=== Section Start ===

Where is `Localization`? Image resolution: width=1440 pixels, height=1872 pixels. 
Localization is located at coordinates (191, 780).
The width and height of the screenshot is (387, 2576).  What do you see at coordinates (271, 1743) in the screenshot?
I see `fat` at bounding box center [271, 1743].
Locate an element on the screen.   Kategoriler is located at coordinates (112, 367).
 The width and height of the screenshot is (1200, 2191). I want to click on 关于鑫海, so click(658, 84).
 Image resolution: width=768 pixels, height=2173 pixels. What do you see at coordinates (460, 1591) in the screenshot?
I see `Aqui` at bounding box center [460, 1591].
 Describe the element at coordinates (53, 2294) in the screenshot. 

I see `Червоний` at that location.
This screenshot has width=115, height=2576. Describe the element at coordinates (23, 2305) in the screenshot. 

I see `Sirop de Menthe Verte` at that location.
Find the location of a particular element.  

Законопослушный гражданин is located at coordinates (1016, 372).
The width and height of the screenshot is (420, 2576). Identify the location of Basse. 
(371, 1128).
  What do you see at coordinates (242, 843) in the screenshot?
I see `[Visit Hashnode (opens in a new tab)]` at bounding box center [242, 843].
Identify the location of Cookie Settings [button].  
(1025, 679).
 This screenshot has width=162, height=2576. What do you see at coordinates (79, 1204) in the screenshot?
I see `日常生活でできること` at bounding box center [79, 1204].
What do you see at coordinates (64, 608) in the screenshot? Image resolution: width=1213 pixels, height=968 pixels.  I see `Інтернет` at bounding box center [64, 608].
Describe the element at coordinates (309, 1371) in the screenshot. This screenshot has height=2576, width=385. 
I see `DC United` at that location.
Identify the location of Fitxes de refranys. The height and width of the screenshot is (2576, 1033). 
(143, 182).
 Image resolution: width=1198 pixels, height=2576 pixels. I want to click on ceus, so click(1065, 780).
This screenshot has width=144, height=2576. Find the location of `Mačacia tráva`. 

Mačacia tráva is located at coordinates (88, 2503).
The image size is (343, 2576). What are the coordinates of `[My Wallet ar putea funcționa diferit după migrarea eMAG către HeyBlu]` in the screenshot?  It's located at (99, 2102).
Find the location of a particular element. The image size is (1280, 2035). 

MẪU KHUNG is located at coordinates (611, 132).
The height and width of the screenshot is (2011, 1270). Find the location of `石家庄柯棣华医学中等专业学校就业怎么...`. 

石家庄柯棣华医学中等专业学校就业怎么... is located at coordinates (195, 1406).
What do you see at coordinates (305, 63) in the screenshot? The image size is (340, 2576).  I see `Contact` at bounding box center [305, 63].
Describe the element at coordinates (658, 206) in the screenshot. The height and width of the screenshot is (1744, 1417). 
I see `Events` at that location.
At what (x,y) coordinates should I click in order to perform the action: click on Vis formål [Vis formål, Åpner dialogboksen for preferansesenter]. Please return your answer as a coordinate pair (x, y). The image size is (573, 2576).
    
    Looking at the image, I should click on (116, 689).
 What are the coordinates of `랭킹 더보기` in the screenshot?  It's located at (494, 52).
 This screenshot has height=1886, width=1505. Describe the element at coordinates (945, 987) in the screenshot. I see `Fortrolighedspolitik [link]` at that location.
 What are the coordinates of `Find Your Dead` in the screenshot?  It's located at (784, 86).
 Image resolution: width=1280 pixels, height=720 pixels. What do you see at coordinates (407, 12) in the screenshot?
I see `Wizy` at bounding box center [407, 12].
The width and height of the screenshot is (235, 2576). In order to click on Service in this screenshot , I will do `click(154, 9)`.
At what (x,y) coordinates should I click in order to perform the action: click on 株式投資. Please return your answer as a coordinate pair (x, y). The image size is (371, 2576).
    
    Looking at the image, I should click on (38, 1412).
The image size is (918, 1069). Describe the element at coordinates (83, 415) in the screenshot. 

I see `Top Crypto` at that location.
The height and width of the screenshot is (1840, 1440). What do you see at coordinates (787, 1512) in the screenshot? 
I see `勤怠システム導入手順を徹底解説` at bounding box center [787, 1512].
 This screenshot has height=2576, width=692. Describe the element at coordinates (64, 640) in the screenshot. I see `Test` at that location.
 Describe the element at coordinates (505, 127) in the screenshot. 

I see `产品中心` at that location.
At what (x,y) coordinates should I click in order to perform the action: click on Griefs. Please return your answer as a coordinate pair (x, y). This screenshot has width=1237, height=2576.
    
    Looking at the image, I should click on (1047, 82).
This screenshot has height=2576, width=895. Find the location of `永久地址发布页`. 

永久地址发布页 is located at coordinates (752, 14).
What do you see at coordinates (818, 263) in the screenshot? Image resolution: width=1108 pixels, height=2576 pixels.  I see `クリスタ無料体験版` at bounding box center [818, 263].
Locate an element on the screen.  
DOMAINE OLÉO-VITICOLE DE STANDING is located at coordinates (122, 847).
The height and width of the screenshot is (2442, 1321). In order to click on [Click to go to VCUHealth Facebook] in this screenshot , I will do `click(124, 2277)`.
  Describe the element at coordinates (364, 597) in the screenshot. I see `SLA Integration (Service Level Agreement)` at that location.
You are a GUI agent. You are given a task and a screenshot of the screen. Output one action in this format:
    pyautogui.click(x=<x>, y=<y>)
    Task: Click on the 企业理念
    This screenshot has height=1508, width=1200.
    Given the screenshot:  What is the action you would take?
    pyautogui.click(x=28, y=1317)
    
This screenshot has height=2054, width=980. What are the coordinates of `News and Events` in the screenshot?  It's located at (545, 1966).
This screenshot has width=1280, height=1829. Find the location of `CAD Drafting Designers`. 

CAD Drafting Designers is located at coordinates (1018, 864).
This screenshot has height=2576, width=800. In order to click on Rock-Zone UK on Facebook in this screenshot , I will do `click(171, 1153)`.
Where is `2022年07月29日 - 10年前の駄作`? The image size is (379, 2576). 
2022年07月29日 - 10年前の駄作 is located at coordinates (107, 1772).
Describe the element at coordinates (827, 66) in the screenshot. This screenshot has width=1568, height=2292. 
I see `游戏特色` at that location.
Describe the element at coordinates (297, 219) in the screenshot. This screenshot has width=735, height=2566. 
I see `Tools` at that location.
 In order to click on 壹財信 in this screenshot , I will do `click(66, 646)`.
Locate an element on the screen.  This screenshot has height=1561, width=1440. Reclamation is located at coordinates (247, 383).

=== Section End ===

## [What you have to do]
Every line of the data should be output exactly as it was given.

## [Response area]
Where is `Localization`? Image resolution: width=1440 pixels, height=1872 pixels. 
Localization is located at coordinates (191, 780).
The width and height of the screenshot is (387, 2576).  What do you see at coordinates (271, 1743) in the screenshot?
I see `fat` at bounding box center [271, 1743].
Locate an element on the screen.   Kategoriler is located at coordinates (112, 367).
 The width and height of the screenshot is (1200, 2191). I want to click on 关于鑫海, so click(658, 84).
 Image resolution: width=768 pixels, height=2173 pixels. What do you see at coordinates (460, 1591) in the screenshot?
I see `Aqui` at bounding box center [460, 1591].
 Describe the element at coordinates (53, 2294) in the screenshot. 

I see `Червоний` at that location.
This screenshot has width=115, height=2576. Describe the element at coordinates (23, 2305) in the screenshot. 

I see `Sirop de Menthe Verte` at that location.
Find the location of a particular element.  

Законопослушный гражданин is located at coordinates (1016, 372).
The width and height of the screenshot is (420, 2576). Identify the location of Basse. 
(371, 1128).
  What do you see at coordinates (242, 843) in the screenshot?
I see `[Visit Hashnode (opens in a new tab)]` at bounding box center [242, 843].
Identify the location of Cookie Settings [button].  
(1025, 679).
 This screenshot has width=162, height=2576. What do you see at coordinates (79, 1204) in the screenshot?
I see `日常生活でできること` at bounding box center [79, 1204].
What do you see at coordinates (64, 608) in the screenshot? Image resolution: width=1213 pixels, height=968 pixels.  I see `Інтернет` at bounding box center [64, 608].
Describe the element at coordinates (309, 1371) in the screenshot. This screenshot has height=2576, width=385. 
I see `DC United` at that location.
Identify the location of Fitxes de refranys. The height and width of the screenshot is (2576, 1033). 
(143, 182).
 Image resolution: width=1198 pixels, height=2576 pixels. I want to click on ceus, so click(1065, 780).
This screenshot has width=144, height=2576. Find the location of `Mačacia tráva`. 

Mačacia tráva is located at coordinates (88, 2503).
The image size is (343, 2576). What are the coordinates of `[My Wallet ar putea funcționa diferit după migrarea eMAG către HeyBlu]` in the screenshot?  It's located at (99, 2102).
Find the location of a particular element. The image size is (1280, 2035). 

MẪU KHUNG is located at coordinates (611, 132).
The height and width of the screenshot is (2011, 1270). Find the location of `石家庄柯棣华医学中等专业学校就业怎么...`. 

石家庄柯棣华医学中等专业学校就业怎么... is located at coordinates (195, 1406).
What do you see at coordinates (305, 63) in the screenshot? The image size is (340, 2576).  I see `Contact` at bounding box center [305, 63].
Describe the element at coordinates (658, 206) in the screenshot. The height and width of the screenshot is (1744, 1417). 
I see `Events` at that location.
At what (x,y) coordinates should I click in order to perform the action: click on Vis formål [Vis formål, Åpner dialogboksen for preferansesenter]. Please return your answer as a coordinate pair (x, y). The image size is (573, 2576).
    
    Looking at the image, I should click on (116, 689).
 What are the coordinates of `랭킹 더보기` in the screenshot?  It's located at (494, 52).
 This screenshot has height=1886, width=1505. Describe the element at coordinates (945, 987) in the screenshot. I see `Fortrolighedspolitik [link]` at that location.
 What are the coordinates of `Find Your Dead` in the screenshot?  It's located at (784, 86).
 Image resolution: width=1280 pixels, height=720 pixels. What do you see at coordinates (407, 12) in the screenshot?
I see `Wizy` at bounding box center [407, 12].
The width and height of the screenshot is (235, 2576). In order to click on Service in this screenshot , I will do `click(154, 9)`.
At what (x,y) coordinates should I click in order to perform the action: click on 株式投資. Please return your answer as a coordinate pair (x, y). The image size is (371, 2576).
    
    Looking at the image, I should click on (38, 1412).
The image size is (918, 1069). Describe the element at coordinates (83, 415) in the screenshot. 

I see `Top Crypto` at that location.
The height and width of the screenshot is (1840, 1440). What do you see at coordinates (787, 1512) in the screenshot? 
I see `勤怠システム導入手順を徹底解説` at bounding box center [787, 1512].
 This screenshot has height=2576, width=692. Describe the element at coordinates (64, 640) in the screenshot. I see `Test` at that location.
 Describe the element at coordinates (505, 127) in the screenshot. 

I see `产品中心` at that location.
At what (x,y) coordinates should I click in order to perform the action: click on Griefs. Please return your answer as a coordinate pair (x, y). This screenshot has width=1237, height=2576.
    
    Looking at the image, I should click on (1047, 82).
This screenshot has height=2576, width=895. Find the location of `永久地址发布页`. 

永久地址发布页 is located at coordinates (752, 14).
What do you see at coordinates (818, 263) in the screenshot? Image resolution: width=1108 pixels, height=2576 pixels.  I see `クリスタ無料体験版` at bounding box center [818, 263].
Locate an element on the screen.  
DOMAINE OLÉO-VITICOLE DE STANDING is located at coordinates (122, 847).
The height and width of the screenshot is (2442, 1321). In order to click on [Click to go to VCUHealth Facebook] in this screenshot , I will do `click(124, 2277)`.
  Describe the element at coordinates (364, 597) in the screenshot. I see `SLA Integration (Service Level Agreement)` at that location.
You are a GUI agent. You are given a task and a screenshot of the screen. Output one action in this format:
    pyautogui.click(x=<x>, y=<y>)
    Task: Click on the 企业理念
    This screenshot has height=1508, width=1200.
    Given the screenshot:  What is the action you would take?
    pyautogui.click(x=28, y=1317)
    
This screenshot has height=2054, width=980. What are the coordinates of `News and Events` in the screenshot?  It's located at (545, 1966).
This screenshot has width=1280, height=1829. Find the location of `CAD Drafting Designers`. 

CAD Drafting Designers is located at coordinates (1018, 864).
This screenshot has height=2576, width=800. In order to click on Rock-Zone UK on Facebook in this screenshot , I will do `click(171, 1153)`.
Where is `2022年07月29日 - 10年前の駄作`? The image size is (379, 2576). 
2022年07月29日 - 10年前の駄作 is located at coordinates (107, 1772).
Describe the element at coordinates (827, 66) in the screenshot. This screenshot has width=1568, height=2292. 
I see `游戏特色` at that location.
Describe the element at coordinates (297, 219) in the screenshot. This screenshot has width=735, height=2566. 
I see `Tools` at that location.
 In order to click on 壹財信 in this screenshot , I will do `click(66, 646)`.
Locate an element on the screen.  This screenshot has height=1561, width=1440. Reclamation is located at coordinates (247, 383).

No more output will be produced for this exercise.